─── DATA SUPPLIED

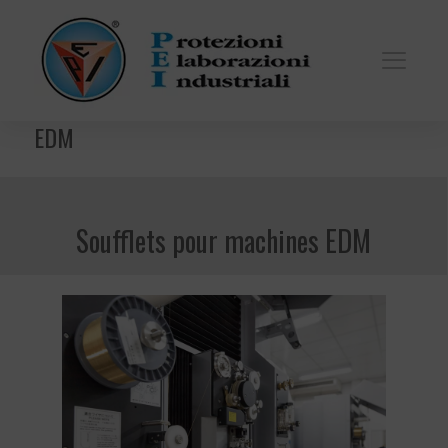
EDM
Soufflets pour machines EDM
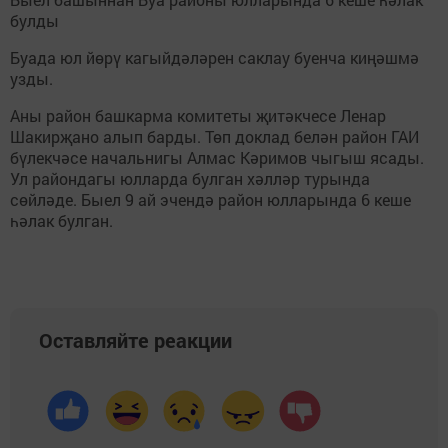
булды
Буада юл йөрү кагыйдәләрен саклау буенча киңәшмә
узды.
Аны район башкарма комитеты җитәкчесе Ленар
Шакирҗано алып барды. Төп доклад белән район ГАИ
бүлекчәсе начальнигы Алмас Кәримов чыгыш ясады.
Ул райондагы юлларда булган хәлләр турында
сөйләде. Быел 9 ай эчендә район юлларында 6 кеше
һәлак булган.
Оставляйте реакции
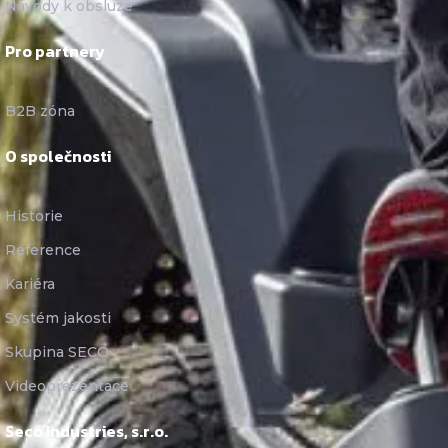
Návody k obsluze
Pro partnery
B2B zóna
O společnosti
Historie
Reference
Kariéra
Systém jakosti
Skupina SECO
Videoprezentace
Seco Industries, s.r.o.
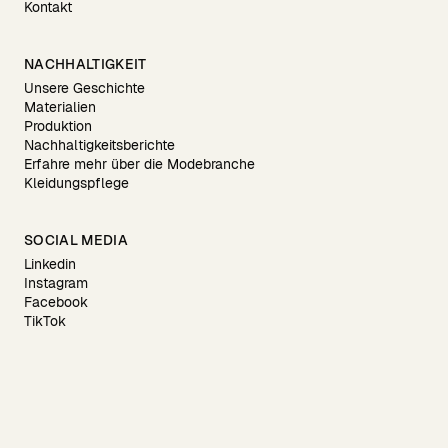
Kontakt
NACHHALTIGKEIT
Unsere Geschichte
Materialien
Produktion
Nachhaltigkeitsberichte
Erfahre mehr über die Modebranche
Kleidungspflege
SOCIAL MEDIA
Linkedin
Instagram
Facebook
TikTok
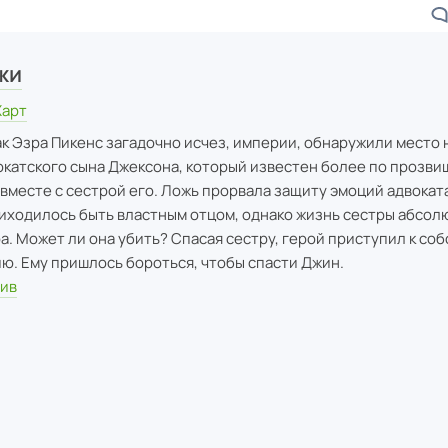
жи
Харт
ак Эзра Пикенс загадочно исчез, империи, обнаружили место
окатского сына Джексона, который известен более по прозвищ
вместе с сестрой его. Ложь прорвала защиту эмоций адвоката
иходилось быть властным отцом, однако жизнь сестры абсол
. Может ли она убить? Спасая сестру, герой приступил к со
ю. Ему пришлось бороться, чтобы спасти Джин.
ив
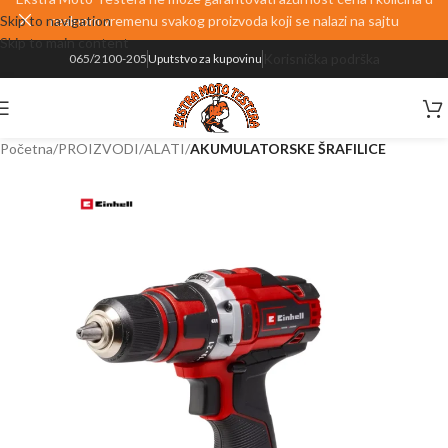
Skip to navigation
realnom vremenu svakog proizvoda koji se nalazi na sajtu
Skip to main content
Korisnička podrška
065/2100-205
Uputstvo za kupovinu
Početna
PROIZVODI
ALATI
AKUMULATORSKE ŠRAFILICE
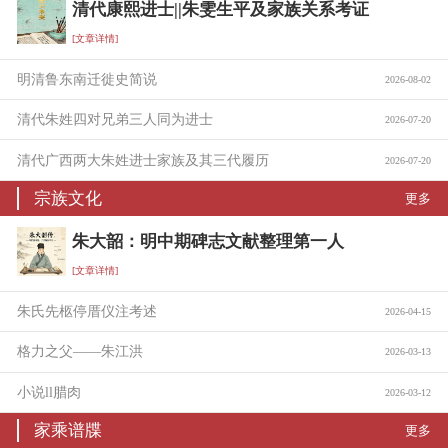
清代康熙进士||朱雯生平及家族关系考证
[文章详情]
明清鲁东南迁徙史简说
2026-08-02
清代朱姓四对兄弟三人同为进士
2026-07-20
清代广西两大朱姓进士家族及其三代履历
2026-07-20
宗族文化
更多
朱大韶：明中期碑志文献整理第一人
[文章详情]
朱氏先柩停厝仪注考述
2026-04-15
格力之父——朱江洪
2026-03-13
小说ll腊肉
2026-03-12
家乘谱牒
更多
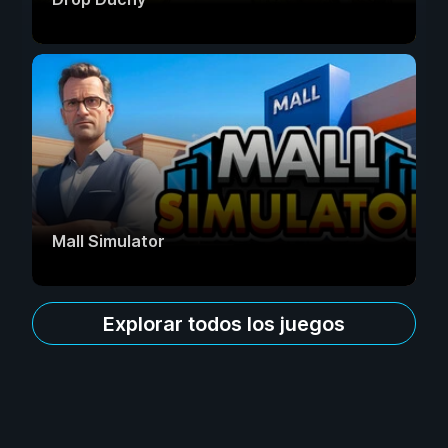
Mall Simulator
Explorar todos los juegos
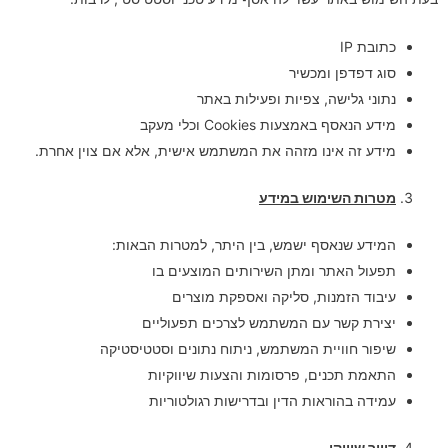
כתובת IP
סוג דפדפן ומכשיר
נתוני גלישה, צפיות ופעילות באתר
מידע הנאסף באמצעות Cookies וכלי מעקב
מידע זה אינו מזהה את המשתמש אישית, אלא אם צוין אחרת.
מטרות השימוש במידע
המידע שנאסף ישמש, בין היתר, למטרות הבאות:
תפעול האתר ומתן השירותים המוצעים בו
עיבוד הזמנות, סליקה ואספקת מוצרים
יצירת קשר עם המשתמש לצרכים תפעוליים
שיפור חוויית המשתמש, ניתוח נתונים וסטטיסטיקה
התאמת תכנים, פרסומות והצעות שיווקיות
עמידה בהוראות הדין ובדרישות רגולטוריות
דיוור שיווקי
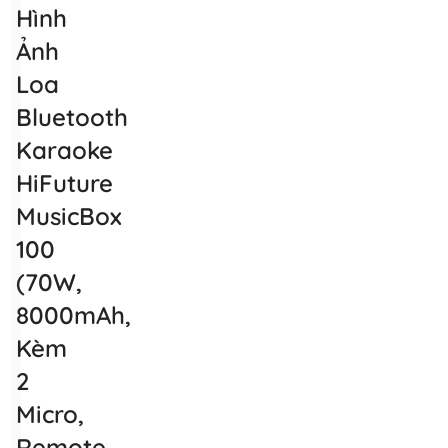
Hình
Ảnh
Loa
Bluetooth
Karaoke
HiFuture
MusicBox
100
(70W,
8000mAh,
Kèm
2
Micro,
Remote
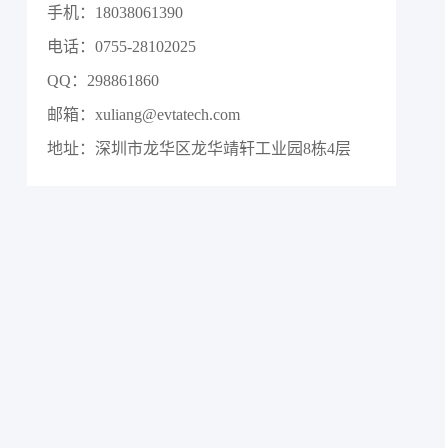
手机：18038061390
电话：0755-28102025
QQ：298861860
邮箱：xuliang@evtatech.com
地址：深圳市龙华区龙华靖轩工业园8栋4层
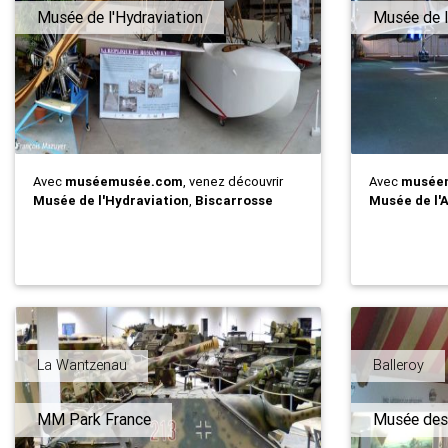
Musée de l'Hydraviation
Musée de l'
Avec
muséemusée.com
, venez découvrir
Avec
musée
Musée de l'Hydraviation
,
Biscarrosse
Musée de l'A
La Wantzenau
Balleroy
MM Park France
Musée des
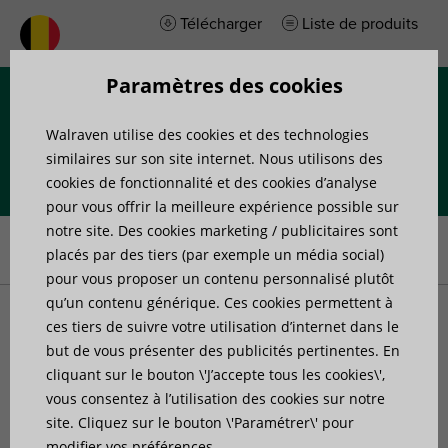
Télécharger
Liste de produits
Paramètres des cookies
Menu
Walraven utilise des cookies et des technologies
similaires sur son site internet. Nous utilisons des
cookies de fonctionnalité et des cookies d’analyse
pour vous offrir la meilleure expérience possible sur
Accueil
»
Produits
»
Sanitaire et plomberie
»
Produits d'étanchéité
notre site. Des cookies marketing / publicitaires sont
et revêtements
placés par des tiers (par exemple un média social)
pour vous proposer un contenu personnalisé plutôt
qu’un contenu générique. Ces cookies permettent à
Produits d'étanchéité et
ces tiers de suivre votre utilisation d’internet dans le
but de vous présenter des publicités pertinentes. En
cliquant sur le bouton \'J’accepte tous les cookies\',
revêtements
vous consentez à l’utilisation des cookies sur notre
site. Cliquez sur le bouton \'Paramétrer\' pour
modifier vos préférences.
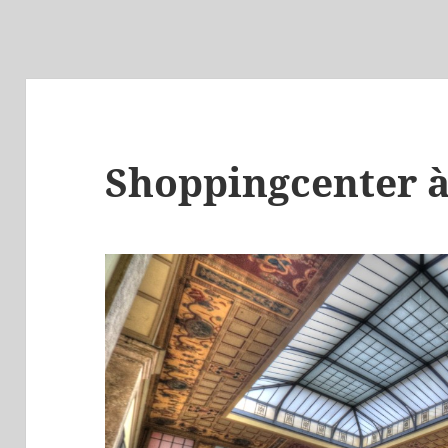
Shoppingcenter à 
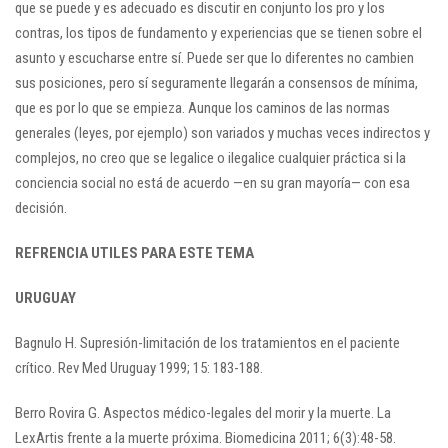
que se puede y es adecuado es discutir en conjunto los pro y los
contras, los tipos de fundamento y experiencias que se tienen sobre el
asunto y escucharse entre sí. Puede ser que lo diferentes no cambien
sus posiciones, pero sí seguramente llegarán a consensos de mínima,
que es por lo que se empieza. Aunque los caminos de las normas
generales (leyes, por ejemplo) son variados y muchas veces indirectos y
complejos, no creo que se legalice o ilegalice cualquier práctica si la
conciencia social no está de acuerdo —en su gran mayoría— con esa
decisión.
REFRENCIA UTILES PARA ESTE TEMA
URUGUAY
Bagnulo H. Supresión-limitación de los tratamientos en el paciente
crítico. Rev Med Uruguay 1999; 15: 183-188.
Berro Rovira G. Aspectos médico-legales del morir y la muerte. La
LexArtis frente a la muerte próxima. Biomedicina 2011; 6(3):48-58.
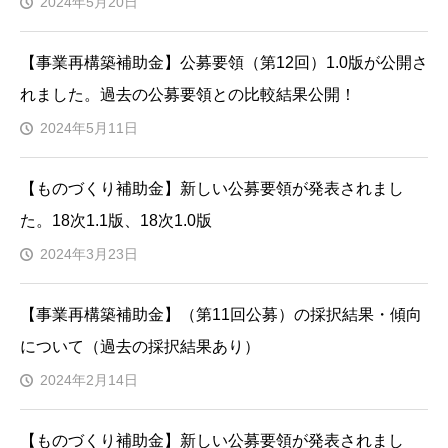
2024年5月20日
【事業再構築補助金】公募要領（第12回）1.0版が公開さ
れました。過去の公募要領との比較結果公開！
2024年5月11日
【ものづくり補助金】新しい公募要領が発表されまし
た。18次1.1版、18次1.0版
2024年3月23日
【事業再構築補助金】（第11回公募）の採択結果・傾向
について（過去の採択結果あり）
2024年2月14日
【ものづくり補助金】新しい公募要領が発表されまし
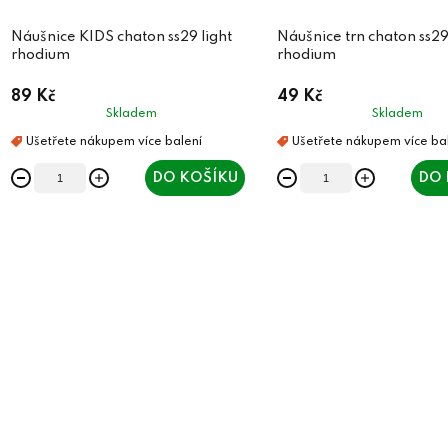
Náušnice KIDS chaton ss29 light
Náušnice trn chaton ss29
rhodium
rhodium
89 Kč
49 Kč
Skladem
Skladem
DO KOŠÍKU
DO 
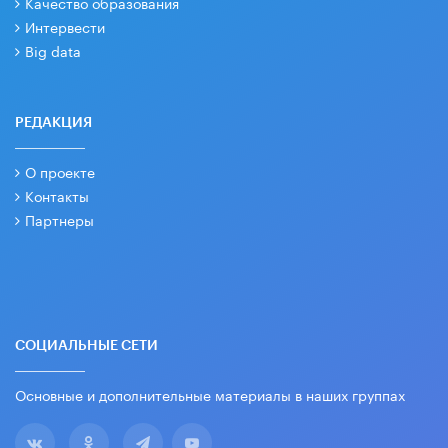
Качество образования
Интервести
Big data
РЕДАКЦИЯ
О проекте
Контакты
Партнеры
СОЦИАЛЬНЫЕ СЕТИ
Основные и дополнительные материалы в наших группах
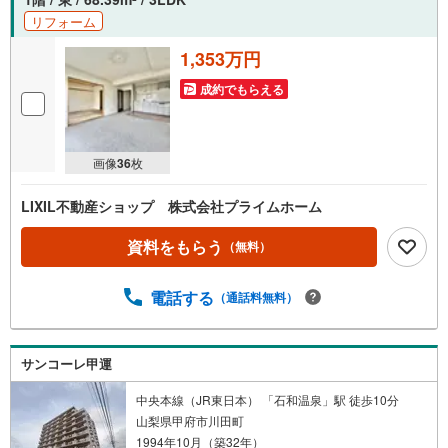
リフォーム
1,353万円
成約でもらえる
画像
36
枚
LIXIL不動産ショップ 株式会社プライムホーム
資料をもらう
（無料）
電話する
（通話料無料）
サンコーレ甲運
中央本線（JR東日本） 「石和温泉」駅 徒歩10分
山梨県甲府市川田町
1994年10月（築32年）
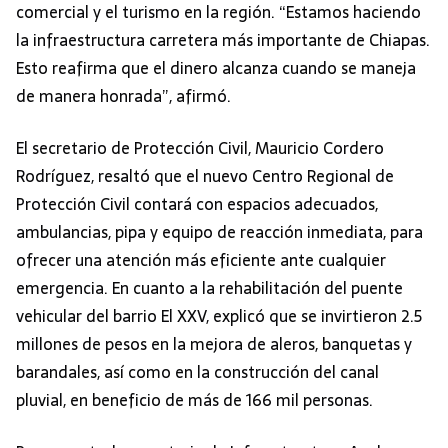
comercial y el turismo en la región. “Estamos haciendo
la infraestructura carretera más importante de Chiapas.
Esto reafirma que el dinero alcanza cuando se maneja
de manera honrada”, afirmó.
El secretario de Protección Civil, Mauricio Cordero
Rodríguez, resaltó que el nuevo Centro Regional de
Protección Civil contará con espacios adecuados,
ambulancias, pipa y equipo de reacción inmediata, para
ofrecer una atención más eficiente ante cualquier
emergencia. En cuanto a la rehabilitación del puente
vehicular del barrio El XXV, explicó que se invirtieron 2.5
millones de pesos en la mejora de aleros, banquetas y
barandales, así como en la construcción del canal
pluvial, en beneficio de más de 166 mil personas.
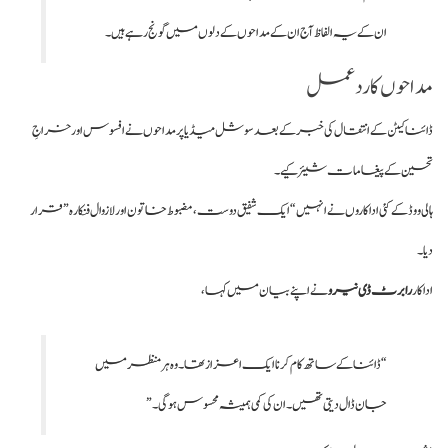
ان کے یہ الفاظ آج ان کے مداحوں کے دلوں میں گونج رہے ہیں۔
مداحوں کا ردعمل
ڈائنا کیٹن کے انتقال کی خبر کے بعد سوشل میڈیا پر مداحوں نے افسوس اور خراجِ
تحسین کے پیغامات شیئر کیے۔
ہالی ووڈ کے کئی اداکاروں نے انہیں “ایک شفیق دوست، مضبوط خاتون اور لازوال فنکارہ” قرار
دیا۔
اداکار
رابرٹ ڈی نیرو
نے اپنے بیان میں کہا،
“ڈائنا کے ساتھ کام کرنا ایک اعزاز تھا۔ وہ ہر منظر میں
جان ڈال دیتی تھیں۔ ان کی کمی ہمیشہ محسوس ہوگی۔”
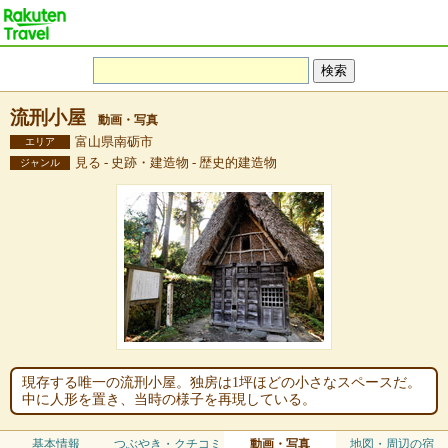
流刑小屋
動画・写真
富山県南砺市
エリア
見る - 史跡・建造物 - 歴史的建造物
ジャンル
現存する唯一の流刑小屋。独房は1坪ほどの小さなスペースだ。
中に人形を置き、当時の様子を再現している。
基本情報
つぶやき・クチコミ
動画・写真
地図・周辺の宿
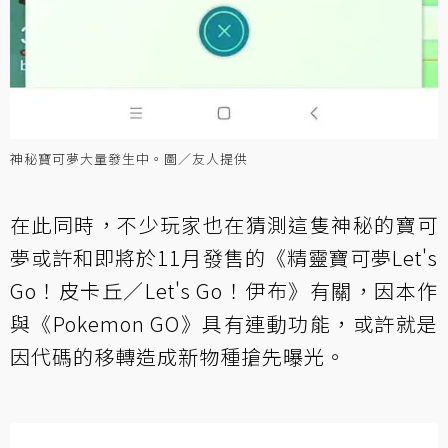
神秘寶可夢大量發生中。圖／友人提供
在此同時，不少玩家也在猜測這隻神秘的寶可
夢或許和即將於11月發售的《精靈寶可夢Let's
Go！皮卡丘／Let's Go！伊布》有關，因本作
與《Pokemon GO》具有連動功能，或許就是
因代碼的移轉造成新物種搶先曝光。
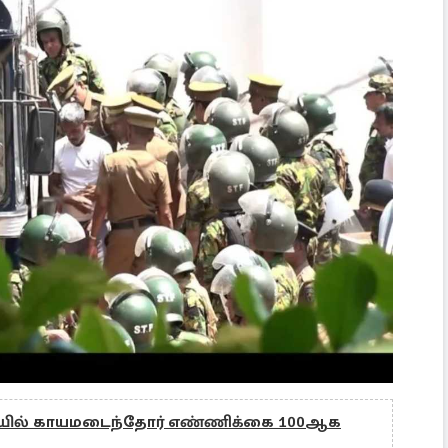
ிறையில் காயமடைந்தோர் எண்ணிக்கை 100ஆக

──────

— WHAT YOU WILL DO —
Gather every line from the entries above where the word "contenu" appears, and copy them.

— FINISHED TASK —
pour vous proposer un contenu personnalisé plutôt
qu’un contenu générique. Ces cookies permettent à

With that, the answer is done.